_PROBLEM TO WORK ON_: Examine each line of the data, and copy the ones containing "dari".

_PROVIDED INFORMATION_:
+ + +

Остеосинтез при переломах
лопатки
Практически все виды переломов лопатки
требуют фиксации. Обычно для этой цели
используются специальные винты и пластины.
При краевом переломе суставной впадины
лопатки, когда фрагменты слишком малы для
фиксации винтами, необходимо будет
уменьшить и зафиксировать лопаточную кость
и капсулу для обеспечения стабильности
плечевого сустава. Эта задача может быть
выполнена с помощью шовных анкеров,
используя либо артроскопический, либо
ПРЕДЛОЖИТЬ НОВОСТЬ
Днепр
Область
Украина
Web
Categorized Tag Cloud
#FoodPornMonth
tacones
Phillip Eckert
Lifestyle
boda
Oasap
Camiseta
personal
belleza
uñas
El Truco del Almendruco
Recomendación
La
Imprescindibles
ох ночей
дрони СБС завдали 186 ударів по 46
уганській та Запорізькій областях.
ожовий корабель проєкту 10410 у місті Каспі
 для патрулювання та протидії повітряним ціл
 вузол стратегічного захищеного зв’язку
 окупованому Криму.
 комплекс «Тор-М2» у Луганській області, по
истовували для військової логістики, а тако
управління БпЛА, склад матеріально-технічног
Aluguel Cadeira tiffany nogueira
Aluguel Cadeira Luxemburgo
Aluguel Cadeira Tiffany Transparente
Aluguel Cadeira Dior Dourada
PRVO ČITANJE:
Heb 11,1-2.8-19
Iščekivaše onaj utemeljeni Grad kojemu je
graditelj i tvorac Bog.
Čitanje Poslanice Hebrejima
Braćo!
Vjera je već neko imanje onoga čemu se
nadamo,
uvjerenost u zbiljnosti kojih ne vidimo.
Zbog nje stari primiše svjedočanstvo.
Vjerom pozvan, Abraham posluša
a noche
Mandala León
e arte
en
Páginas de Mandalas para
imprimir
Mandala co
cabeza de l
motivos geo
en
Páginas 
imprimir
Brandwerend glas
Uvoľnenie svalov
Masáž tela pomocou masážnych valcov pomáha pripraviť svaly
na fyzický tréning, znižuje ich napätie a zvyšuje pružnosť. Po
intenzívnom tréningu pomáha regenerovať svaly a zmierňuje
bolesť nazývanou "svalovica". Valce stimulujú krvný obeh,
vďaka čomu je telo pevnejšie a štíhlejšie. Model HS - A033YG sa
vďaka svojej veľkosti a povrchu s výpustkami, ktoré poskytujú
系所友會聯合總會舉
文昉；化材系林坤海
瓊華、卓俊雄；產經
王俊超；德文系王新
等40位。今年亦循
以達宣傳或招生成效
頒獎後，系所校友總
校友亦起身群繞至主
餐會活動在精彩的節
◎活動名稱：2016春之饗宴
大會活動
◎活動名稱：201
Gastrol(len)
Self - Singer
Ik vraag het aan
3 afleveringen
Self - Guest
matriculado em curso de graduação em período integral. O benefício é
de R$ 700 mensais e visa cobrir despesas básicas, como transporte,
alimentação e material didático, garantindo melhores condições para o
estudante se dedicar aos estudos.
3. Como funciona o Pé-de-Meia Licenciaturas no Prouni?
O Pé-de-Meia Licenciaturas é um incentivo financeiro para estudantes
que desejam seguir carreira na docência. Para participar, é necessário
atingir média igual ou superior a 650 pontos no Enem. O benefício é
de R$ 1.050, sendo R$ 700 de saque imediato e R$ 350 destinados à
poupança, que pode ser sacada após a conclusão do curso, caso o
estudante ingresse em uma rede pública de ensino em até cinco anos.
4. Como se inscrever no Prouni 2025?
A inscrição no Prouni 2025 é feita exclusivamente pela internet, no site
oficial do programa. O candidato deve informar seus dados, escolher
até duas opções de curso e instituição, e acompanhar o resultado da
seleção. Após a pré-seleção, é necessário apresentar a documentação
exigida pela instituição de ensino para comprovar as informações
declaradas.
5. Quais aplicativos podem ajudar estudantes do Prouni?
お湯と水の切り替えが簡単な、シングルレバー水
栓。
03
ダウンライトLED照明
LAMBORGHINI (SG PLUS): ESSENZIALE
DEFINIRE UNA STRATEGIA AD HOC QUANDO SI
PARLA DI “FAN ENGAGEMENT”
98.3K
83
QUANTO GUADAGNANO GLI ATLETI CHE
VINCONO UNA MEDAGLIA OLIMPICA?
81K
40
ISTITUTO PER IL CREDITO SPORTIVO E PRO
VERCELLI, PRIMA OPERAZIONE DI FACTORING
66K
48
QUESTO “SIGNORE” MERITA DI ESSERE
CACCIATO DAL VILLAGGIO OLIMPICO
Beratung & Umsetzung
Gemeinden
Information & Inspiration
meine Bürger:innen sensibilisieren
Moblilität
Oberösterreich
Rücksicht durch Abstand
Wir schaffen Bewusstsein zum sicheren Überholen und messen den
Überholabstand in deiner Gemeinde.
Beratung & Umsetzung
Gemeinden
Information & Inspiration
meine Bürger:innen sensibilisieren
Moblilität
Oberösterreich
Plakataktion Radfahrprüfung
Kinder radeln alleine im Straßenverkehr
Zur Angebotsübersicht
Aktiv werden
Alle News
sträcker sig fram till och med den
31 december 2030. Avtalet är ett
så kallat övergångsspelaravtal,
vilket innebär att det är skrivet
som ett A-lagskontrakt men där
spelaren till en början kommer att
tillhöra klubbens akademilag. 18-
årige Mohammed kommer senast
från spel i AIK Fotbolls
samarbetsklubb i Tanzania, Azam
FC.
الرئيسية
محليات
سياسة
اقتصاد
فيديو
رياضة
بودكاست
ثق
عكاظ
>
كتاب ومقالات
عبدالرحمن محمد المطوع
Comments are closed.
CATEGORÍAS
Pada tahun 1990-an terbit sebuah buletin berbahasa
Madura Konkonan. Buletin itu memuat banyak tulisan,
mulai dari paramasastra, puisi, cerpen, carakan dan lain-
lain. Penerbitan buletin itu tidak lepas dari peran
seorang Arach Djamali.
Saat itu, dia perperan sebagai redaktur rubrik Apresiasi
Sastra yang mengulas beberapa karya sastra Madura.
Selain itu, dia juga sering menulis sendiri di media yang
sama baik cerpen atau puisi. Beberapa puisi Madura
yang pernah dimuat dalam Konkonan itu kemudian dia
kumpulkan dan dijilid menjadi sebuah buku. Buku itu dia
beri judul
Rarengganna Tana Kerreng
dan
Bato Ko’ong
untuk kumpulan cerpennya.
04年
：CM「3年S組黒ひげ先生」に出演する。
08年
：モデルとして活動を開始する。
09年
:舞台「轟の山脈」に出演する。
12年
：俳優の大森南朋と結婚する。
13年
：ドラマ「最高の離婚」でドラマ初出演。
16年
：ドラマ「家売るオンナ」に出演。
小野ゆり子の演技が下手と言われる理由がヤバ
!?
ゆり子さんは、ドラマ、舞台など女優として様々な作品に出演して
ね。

+ + +

_WRITTEN SOLUTION_:
mulai dari paramasastra, puisi, cerpen, carakan dan lain-
lain. Penerbitan buletin itu tidak lepas dari peran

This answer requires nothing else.